Speaking of James’ projections, he predicts a bounce-back year for right fielder Milton Bradley, whom Hendry is trying to trade. The Handbook projects Bradley to have an .834 OPS from a .384 on-base percentage and a .450 slugging percentage. This year, the embattled Bradley had a .775 OPS (down from .999 with Texas in 2008), from his .378 OBP and .397 slugging percentage. But as I’ve said before, I just don’t see how it works with Bradley and the Cubs, not with a room full of players who practically stood in line to tell us they were glad Hendry suspended Bradley for the final two weeks of the season after Bradley verbally trashed the organization. And what happens the first time Bradley pops off in spring training? And what happens when he goes 0-for-5 with 3 strikeouts in the home opener and gets booed? And that’s to say nothing of a field manager who wants nothing more to do with Bradley. We also don’t know what the new others think, but Tom Ricketts has not gone out of his way in the early going to say he’d like to keep Bradley.

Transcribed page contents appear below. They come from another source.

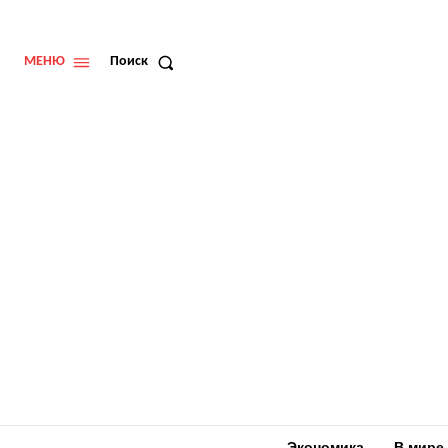
МЕНЮ
Поиск
Экономика
В мире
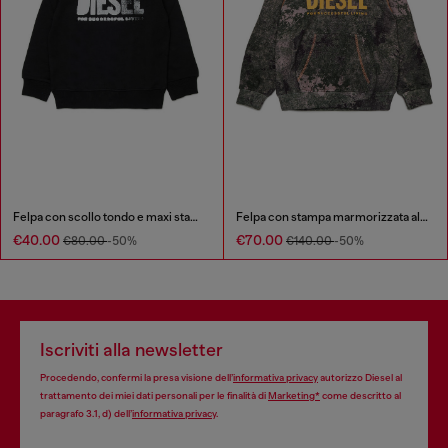
Felpa con scollo tondo e maxi stampa del logo Diesel
Felpa con stampa marmorizzata all-over
€40.00
€70.00
€80.00
-50%
€140.00
-50%
Iscriviti alla newsletter
Procedendo, confermi la presa visione dell’
informativa privacy
autorizzo Diesel al
trattamento dei miei dati personali per le finalità di
Marketing*
come descritto al
paragrafo 3.1, d) dell’
informativa privacy
.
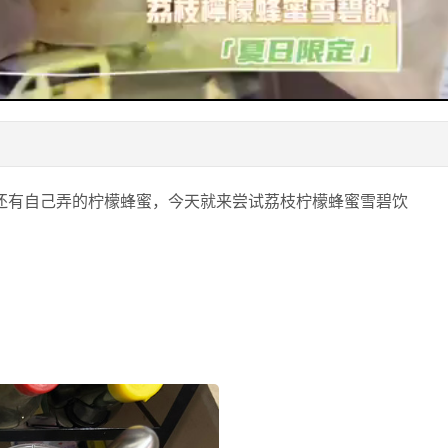
y
V
i
d
e
还有自己弄的柠檬蜂蜜，今天就来尝试荔枝柠檬蜂蜜雪碧饮
o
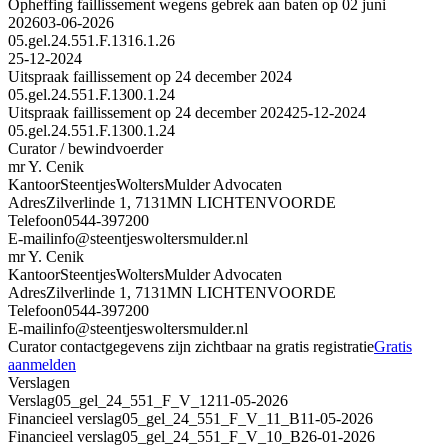
Opheffing faillissement wegens gebrek aan baten op 02 juni
2026
03-06-2026
05.gel.24.551.F.1316.1.26
25-12-2024
Uitspraak faillissement op 24 december 2024
05.gel.24.551.F.1300.1.24
Uitspraak faillissement op 24 december 2024
25-12-2024
05.gel.24.551.F.1300.1.24
Curator / bewindvoerder
mr Y. Cenik
Kantoor
SteentjesWoltersMulder Advocaten
Adres
Zilverlinde 1, 7131MN LICHTENVOORDE
Telefoon
0544-397200
E-mail
info@steentjeswoltersmulder.nl
mr Y. Cenik
Kantoor
SteentjesWoltersMulder Advocaten
Adres
Zilverlinde 1, 7131MN LICHTENVOORDE
Telefoon
0544-397200
E-mail
info@steentjeswoltersmulder.nl
Curator contactgegevens zijn zichtbaar na gratis registratie
Gratis
aanmelden
Verslagen
Verslag
05_gel_24_551_F_V_12
11-05-2026
Financieel verslag
05_gel_24_551_F_V_11_B
11-05-2026
Financieel verslag
05_gel_24_551_F_V_10_B
26-01-2026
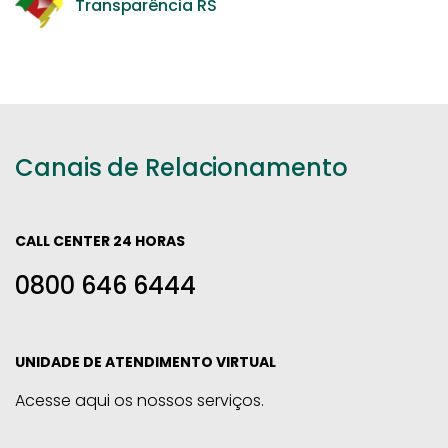
Transparência RS
Canais de Relacionamento
CALL CENTER 24 HORAS
0800 646 6444
UNIDADE DE ATENDIMENTO VIRTUAL
Acesse aqui os nossos serviços.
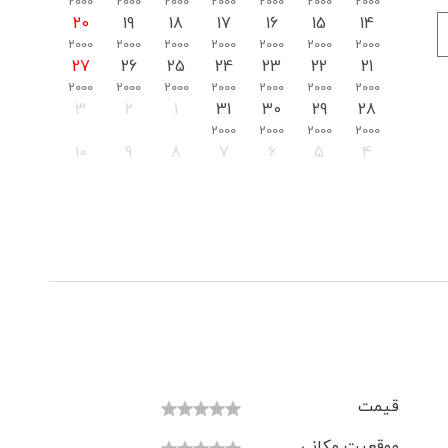
2000
2000
2000
2000
2000
2000
2000
20
19
18
17
16
15
14
2000
2000
2000
2000
2000
2000
2000
27
26
25
24
23
22
21
2000
2000
2000
2000
2000
2000
2000
3
2
1
31
30
29
28
2000
2000
2000
2000
10
9
8
7
6
5
4
قیمت
موقعیت مکانی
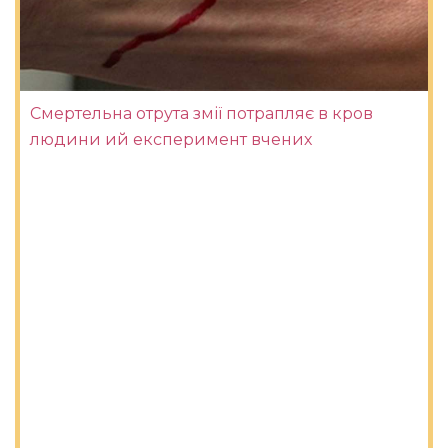
Смертельна отрута змії потрапляє в кров
людини ий експеримент вчених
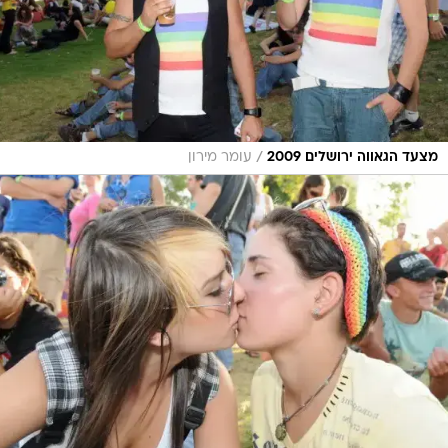
/
מצעד הגאווה ירושלים 2009
עומר מירון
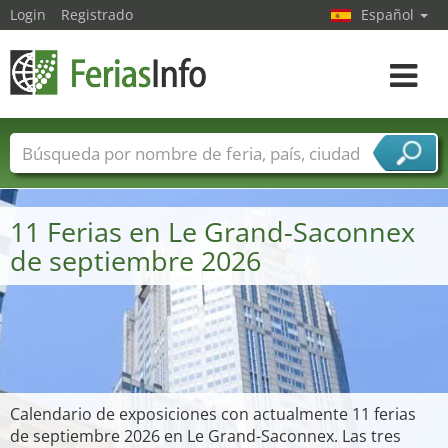
Login
Registrado
Español
Navega
toggle
Nombres de ferias
Países
Ciudades
Sectores de ferias
11 Ferias en Le Grand-Saconnex
Sectores de proveedor de servicios
de septiembre 2026
Calendario de exposiciones con actualmente 11 ferias
de septiembre 2026 en Le Grand-Saconnex. Las tres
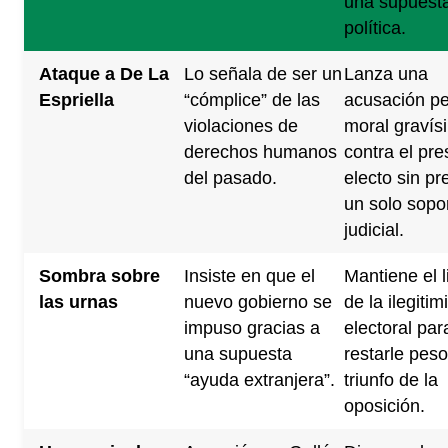
una supuesta
política.
Ataque a De La
Lo señala de ser un
Lanza una
Espriella
“cómplice” de las
acusación pe
violaciones de
moral gravís
derechos humanos
contra el pre
del pasado.
electo sin pr
un solo sopo
judicial.
Sombra sobre
Insiste en que el
Mantiene el l
las urnas
nuevo gobierno se
de la ilegiti
impuso gracias a
electoral par
una supuesta
restarle peso
“ayuda extranjera”.
triunfo de la
oposición.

As far as the other Cubs’ hitters go, James sees an OPS of .894 for Derrek Lee, with 30 homers. He sees Alfonso Soriano with 30 homers and an OPS of .807. Aramis Ramirez projects to an OPS of .878 with 26 homers, and Geovany Soto projects to an OPS of .830 with 20 homers.

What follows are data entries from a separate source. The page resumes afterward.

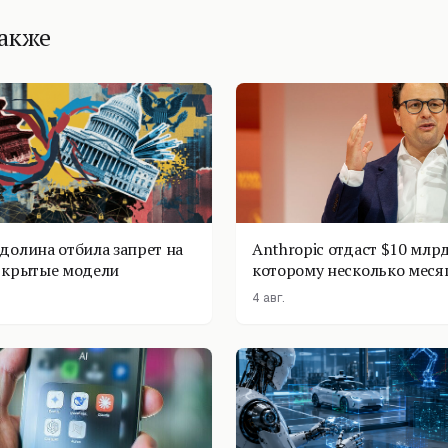
также
долина отбила запрет на
Anthropic отдаст $10 млрд
ткрытые модели
которому несколько меся
4 авг.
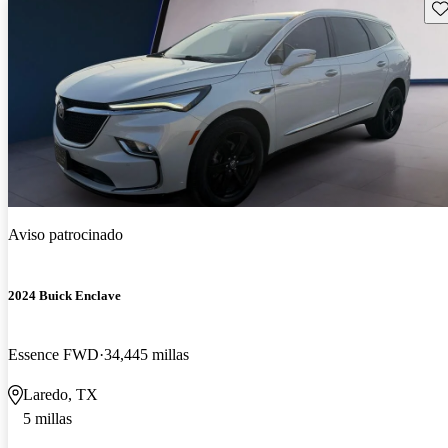
Gu
Aviso patrocinado
2024 Buick Enclave
Essence FWD
34,445 millas
Laredo, TX
5 millas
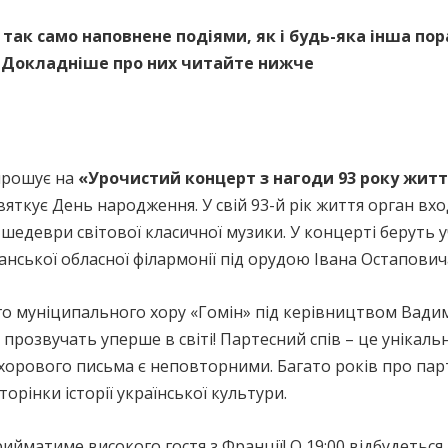
так само наповнене подіями, як і будь-яка інша пора 
й. Докладніше про них читайте нижче
прошує на
«Урочистий концерт з нагоди 93 року житт
яткує День народження. У свій 93-й рік життя орган вх
шедеври світової класичної музики. У концерті беруть уч
нської обласної філармонії під орудою Івана Остапович
го муніципального хору «Гомін» під керівництвом Вадим
прозвучать уперше в світі! Партесний спів – це унікаль
о хорового письма є неповторними. Багато років про па
торінки історії української культури.
йматиме високого гостя з Франції! О 19:00 відбудеться 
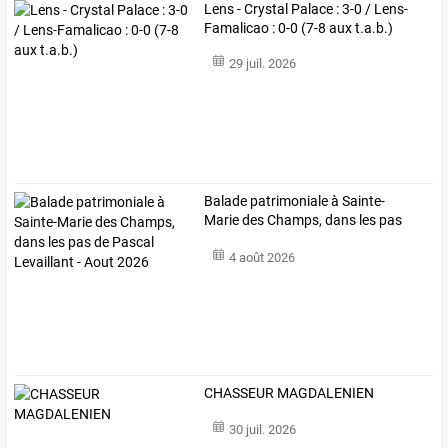
Lens - Crystal Palace : 3-0 / Lens-
Famalicao : 0-0 (7-8 aux t.a.b.)
29 juil. 2026
Balade
patrimoniale
à
Sainte-
Marie
des
Champs,
dans
les
pas
de
Pascal
…
4 août 2026
CHASSEUR MAGDALENIEN
30 juil. 2026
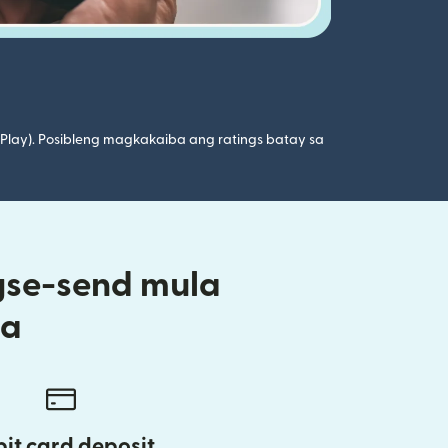
 Play). Posibleng magkakaiba ang ratings batay sa
gse-send mula
ia
it card deposit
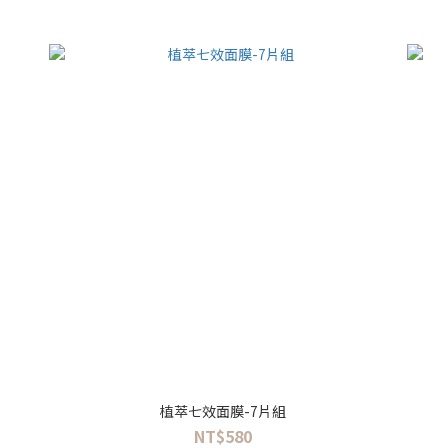
植萃七效面膜-7片組
NT$580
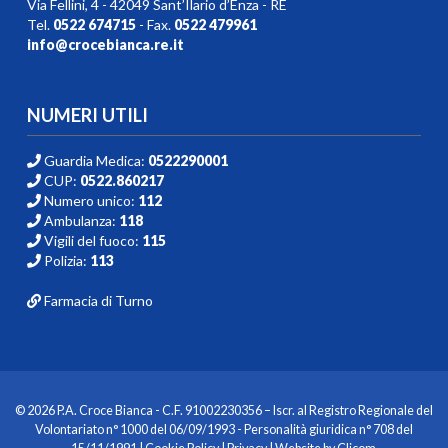
Via Fellini, 4 - 42049 Sant’Ilario d’Enza - RE
Tel.
0522 674715
- Fax.
0522 479961
info@crocebianca.re.it
NUMERI UTILI
Guardia Medica:
0522290001
CUP:
0522.860217
Numero unico:
112
Ambulanza:
118
Vigili del fuoco:
115
Polizia:
113
Farmacia di Turno
© 2026 P.A. Croce Bianca - C.F. 91002230356 – Iscr. al Registro Regionale del
Volontariato n° 1000 del 06/09/1993 - Personalità giuridica n° 708 del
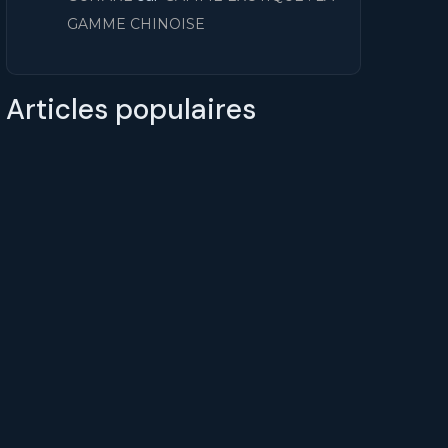
GAMME CHINOISE
Articles populaires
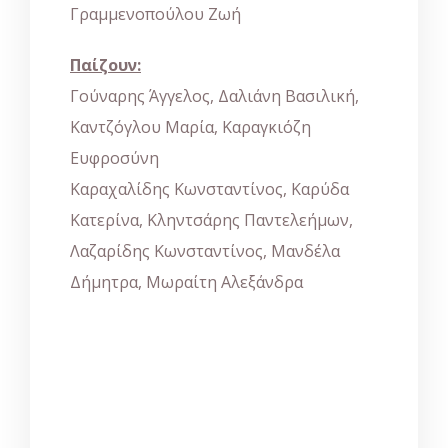
Γραμμενοπούλου Ζωή
Παίζουν:
Γούναρης Άγγελος, Δαλιάνη Βασιλική,
Καντζόγλου Μαρία, Καραγκιόζη
Ευφροσύνη
Καραχαλίδης Κωνσταντίνος, Καρύδα
Κατερίνα, Κληντσάρης Παντελεήμων,
Λαζαρίδης Κωνσταντίνος, Μανδέλα
Δήμητρα, Μωραίτη Αλεξάνδρα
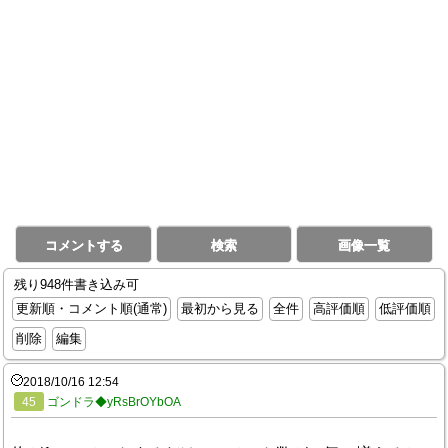
コメントする
検索
画像一覧
残り948件書き込み可
更新順・コメント順(通常)
最初から見る
全件
高評価順
低評価順
削除
編集
2018/10/16 12:54
45
ゴンドラ◆yRsBrOYbOA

That’s not bad at all, but if the pitching picture doesn’t get better, it’s hard to see the Cubs winning 90 games. Yes, it’s early, but Hendry has his work cut out for him. His first move should be to get things going with Harden.
On the spring-training front, I had a chance to take part yesterday in another teleconference with the Mesa mayor, Scott Smith. The way I see it is that Naples, Fla., wants the Cubs, but Mesa and Arizona need the Cubs. The mayor said that if the Arizona efforts are judged on merit, it’s a “slam dunk” in favor of Mesa. But we’ll see what goes into it. We don’t know how the Ricketts people feel, and we don’t know what newly minted president Crane Kenney is whispering in the family’s ears. Kenney is a Massachusetts native. Does he want the Cubs in Florida for big games against the Red Sox and Yankees?

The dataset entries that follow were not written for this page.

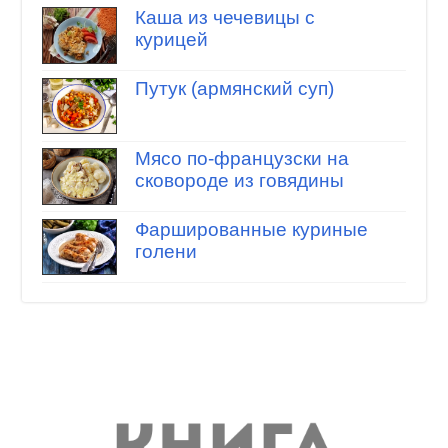
Каша из чечевицы с
курицей
Путук (армянский суп)
Мясо по-французски на
сковороде из говядины
Фаршированные куриные
голени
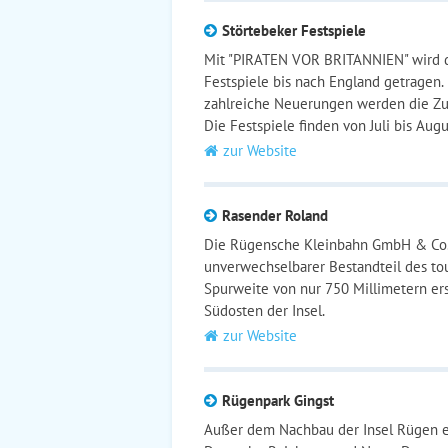
Störtebeker Festspiele
Mit "PIRATEN VOR BRITANNIEN" wird d
Festspiele bis nach England getragen
zahlreiche Neuerungen werden die Zus
Die Festspiele finden von Juli bis Augus
zur Website
Rasender Roland
Die Rügensche Kleinbahn GmbH & Co. 
unverwechselbarer Bestandteil des tou
Spurweite von nur 750 Millimetern er
Südosten der Insel.
zur Website
Rügenpark Gingst
Außer dem Nachbau der Insel Rügen er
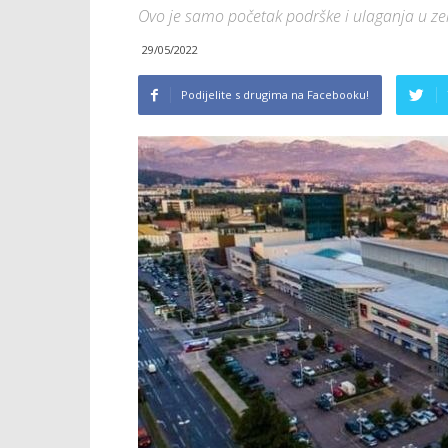
Ovo je samo početak podrške i ulaganja u z
29/05/2022
Podijelite s drugima na Facebooku!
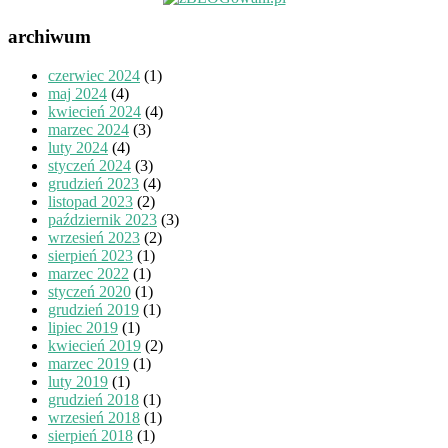
archiwum
czerwiec 2024
(1)
maj 2024
(4)
kwiecień 2024
(4)
marzec 2024
(3)
luty 2024
(4)
styczeń 2024
(3)
grudzień 2023
(4)
listopad 2023
(2)
październik 2023
(3)
wrzesień 2023
(2)
sierpień 2023
(1)
marzec 2022
(1)
styczeń 2020
(1)
grudzień 2019
(1)
lipiec 2019
(1)
kwiecień 2019
(2)
marzec 2019
(1)
luty 2019
(1)
grudzień 2018
(1)
wrzesień 2018
(1)
sierpień 2018
(1)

“We believe in Mesa,” Smith said. “We have not only the history and tradition, nearly 60 years of spring training. That history has given us a know-how of what was needed to make a successful spring training. But it also gives us a connection, not only with the Chicago Cubs, but the Chicago Cubs fans, from Chicago, Illinois, throughout the Midwest, who have made it part of their tradition to come here to Mesa for spring training. That only gets you so far, that nostalgia.”
Teams have been going from Florida to Arizona in droves in recent years, so a Cubs move to Florida definitely is against the grain. Despite the relative nearness of the Red Sox and Twins to Naples, travel in Florida is still a major pain compared with Arizona, where bus trips will get even easier after the Diamondbacks and Rockies get out of Tucson.
How this whole spring training thing plays out will give us an early insight into how this new regime is going to do business and what it values.